Nearly one in five Americans take antidepressant drugs on a regular basis – a shocking figure when one considers the heavy physiological burden these drugs place on patients – and almost 70% take at least one prescription drug. Now, deeply mired in the suffering caused by the Covid-19 pandemic and disastrous government responses to it, they are taking a whopping 21% more antidepressants – plus 34% more anti-anxiety drugs – than they were. And those statistics are from last year, meaning they’ve likely only increased since then.
However, while the classic Big Pharma approach is to throw drugs at every problem and hope they go away, it doesn’t take a trained psychiatrist to understand that it’s perfectly normal for us to be feeling depressed. Between dead or dying relatives, isolation from friends and family members, the loss of employment and the money that came with it, and the inability to socialize or even (in some extreme cases) walk outside, one would have to be mentally ill not to experience some form of depression or anxiety. It’s no surprise that many states and countries lost more people to suicide than they did to Covid-19.
Antidepressants don’t just reduce feelings of sadness – they flatten the user’s ‘affect’, their ability to express any kind of intense emotion, and risk triggering suicidal thoughts in those to whom they are prescribed. Indeed, some of the worst (and most common) side effects are enough to trigger depression on their own: diminished (if not vanished) sex drive, weight gain, chills, sudden sweating, and chronic brain fog are just a few of the nasty issues that crop up when taking these hugely popular drugs.
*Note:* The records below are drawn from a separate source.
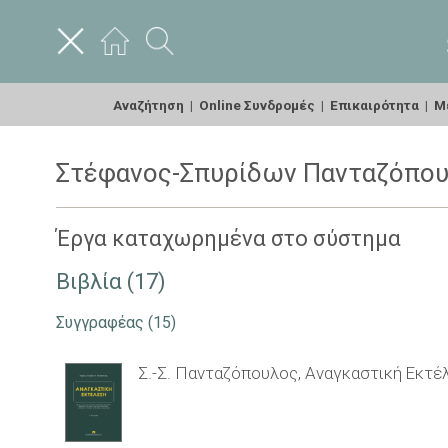
Αναζήτηση
|
Online Συνδρομές
|
Επικαιρότητα
|
Με
Στέφανος-Σπυρίδων Πανταζόπο
Έργα καταχωρημένα στο σύστημα
Βιβλία (17)
Συγγραφέας
(15)
Σ.-Σ. Πανταζόπουλος, Αναγκαστική Εκτέλ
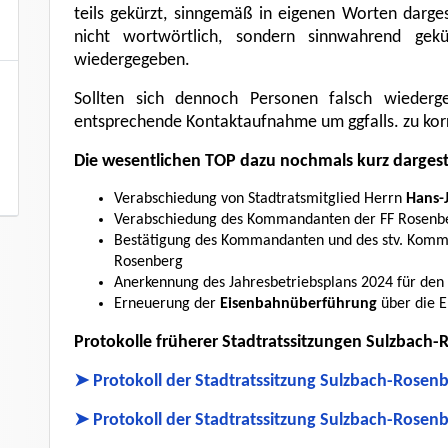
teils gekürzt, sinngemäß in eigenen Worten darges
nicht wortwörtlich, sondern sinnwahrend gekü
wiedergegeben.
Sollten sich dennoch Personen falsch wiederg
entsprechende Kontaktaufnahme um ggfalls. zu korr
Die wesentlichen TOP dazu nochmals kurz dargeste
Verabschiedung von Stadtratsmitglied Herrn
Hans-
Verabschiedung des Kommandanten der FF Rosenb
Bestätigung des Kommandanten und des stv. Komm
Rosenberg
Anerkennung des Jahresbetriebsplans 2024 für den
Erneuerung der
Eisenbahnüberführung
über die 
Protokolle früherer Stadtratssitzungen Sulzbach
➤ Protokoll der Stadtratssitzung Sulzbach-Rosen
➤ Protokoll der Stadtratssitzung Sulzbach-Rosen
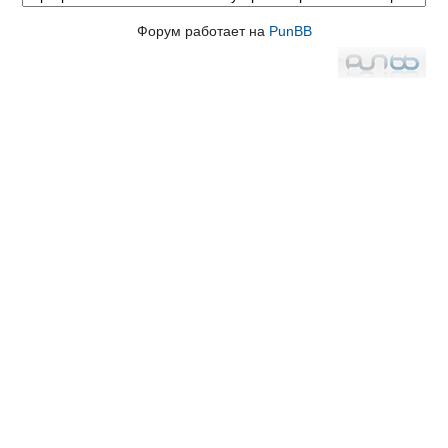
Форум работает на
PunBB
Many psychiatrists who believe first and foremost in better living through chemistry merely slap a band-aid on the problem their drugs have caused by prescribing more drugs to treat the side effects of the first round. These come with their own package of potential side effects, which may interact fatally or at least unpleasantly with the antidepressant’s own side effects. Worse, the majority of patients take their antidepressants ‘long-term’, according to experts in the field – a term that could mean anything from a few years to the rest of the patient’s life.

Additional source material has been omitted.